Just thought I would give you all an update on BaWaaJige. He is 6 3/4 mos old. His obedience is coming along nicely as is his hunt training. He is doing about 100yd retrieves, 50yd blind retrieves, he is a natural at casting. This friday we start upland training. I need to get some chuckers from a friend so I can practice alot. We have an upland test in feb and I hope to title him that weekend. 4 tests in two days. He has to flush the bird, be steady at hand, deliever the bird to hand and honor another dogs retrieve.
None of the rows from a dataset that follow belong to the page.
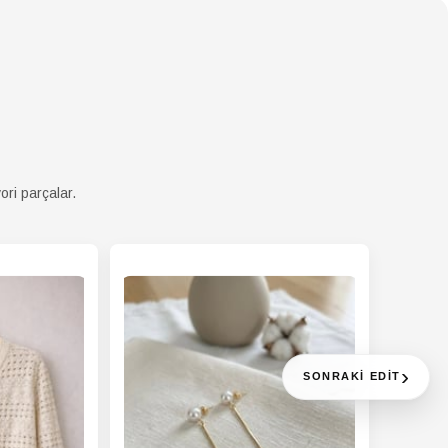
ma
yıkayın (30°C - 40°C). Ağartıcı
atı
kullanmayın. Nazikçe kurutun,
kurutma makinesinde
kurutmayın. Ütü yapmak
isterseniz (gerekli olmamalıdır),
buharla veya ürün hafif
nemliyken yapın.
ori parçalar.
›
SONRAKI EDIT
here he is with Vendetta both are waiting for me to throw their tennis ball( vendetta) and doken duck( BaWaaJige).

Almost forgot he was in another conformation show in Oct and took 2 first place ribbons ( no points he was only 5mos). I would lke to title him in conformation as he would be one of the few field bred goldens to title. The Kennel I got him from has never had a dog go through conforamtion and title I really hope I can make that happen.

Thanks for looking.


----------



## Black Rabbit (Nov 14, 2009)

That's great!! Good luck, although you don't need it. I'm sure he'll do great


----------



## Aireal (Jul 2, 2010)

You know how I feel about this boy!!!


----------



## DMTWI (Nov 2, 2010)

He is getting big! Good job with all the work you're doing with him, very impressive. :thumbsup:


----------



## ames (Jun 6, 2010)

Wow! So great and do happy for you! Beautiful pups! 
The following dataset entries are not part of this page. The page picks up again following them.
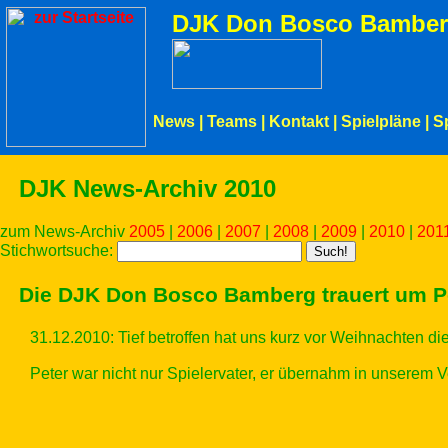
DJK Don Bosco Bamber
News
|
Teams
|
Kontakt
|
Spielpläne
|
S
DJK News-Archiv 2010
zum News-Archiv
2005
|
2006
|
2007
|
2008
|
2009
|
2010
|
201
Stichwortsuche:
Die DJK Don Bosco Bamberg trauert um P
31.12.2010:
Tief betroffen hat uns kurz vor Weihnachten d
Peter war nicht nur Spielervater, er übernahm in unserem V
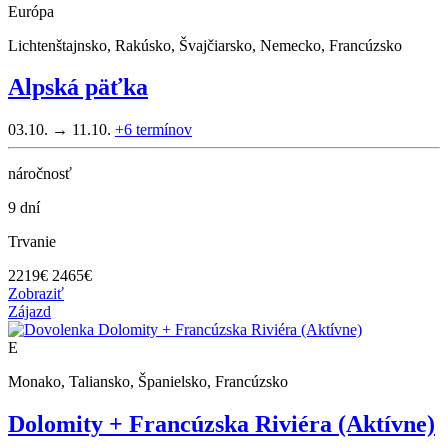
Európa
Lichtenštajnsko, Rakúsko, Švajčiarsko, Nemecko, Francúzsko
Alpská päťka
03.10. → 11.10.
+6
termínov
náročnosť
9 dní
Trvanie
2219
€
2465€
Zobraziť
Zájazd
E
Monako, Taliansko, Španielsko, Francúzsko
Dolomity + Francúzska Riviéra (Aktívne)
Just wondering why does honoring another dogs Retreive entail? Multiple dogs being sent at the same one for one item? How is it done?


----------



## dixieland (Aug 14, 2009)

Congrats on everything with him so far Sharon!I knew you were going to do great things with him.


----------



## MY MIKADO (Apr 7, 2006)

ames said:


> Wow! So great and do happy for you! Beautiful pups!
> 
> Just wondering why does honoring another dogs Retreive entail? Multiple dogs being sent at the same one for one item? How is it done?


Honoring is your dog without any verbal commands sits or stands steady at your side while another dog flushes a bird or has a bird sent for them. I have been working on this with Jige since he was wks old. I would have him stand beside me as I sent a ball out for Vendetta. I also make him sit while Prada has her runs.


----------



## ames (Jun 6, 2010)

MY MIKADO said:


> Honoring is your dog without any verbal commands sits or stands steady at your side while another dog flushes a bird or has a bird sent for them. I have been working on this with Jige since he was wks old. I would have him stand beside me as I sent a ball out for Vendetta. I also make him sit while Prada has her runs.


Thank you for explaining it!  He must be so excited when he is waiting for his turn!


----------



## meganc66 (Mar 6, 2009)

He looks so big Sharon I can't believe it! Good luck on your hunting trials!


----------



## MY MIKADO (Apr 7, 2006)

BaWaaJIge and I just want to thank all of you for looking at his pictures. Yes he is a big boy. He is about 22" and weighs around 60#.


----------